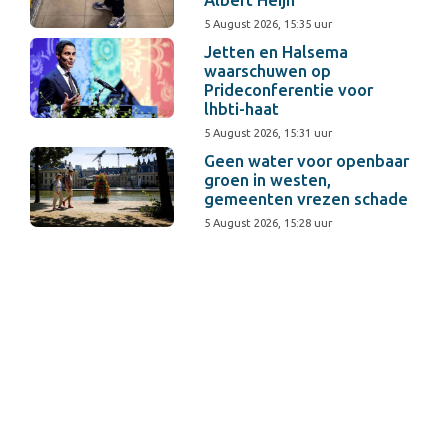
5 August 2026, 15:35 uur
Jetten en Halsema
waarschuwen op
Prideconferentie voor
lhbti-haat
5 August 2026, 15:31 uur
Geen water voor openbaar
groen in westen,
gemeenten vrezen schade
5 August 2026, 15:28 uur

What you have to do:
Return every line of the entries above that the string "August" appears in.

Written answer:
5 August 2026, 15:35 uur
5 August 2026, 15:31 uur
5 August 2026, 15:28 uur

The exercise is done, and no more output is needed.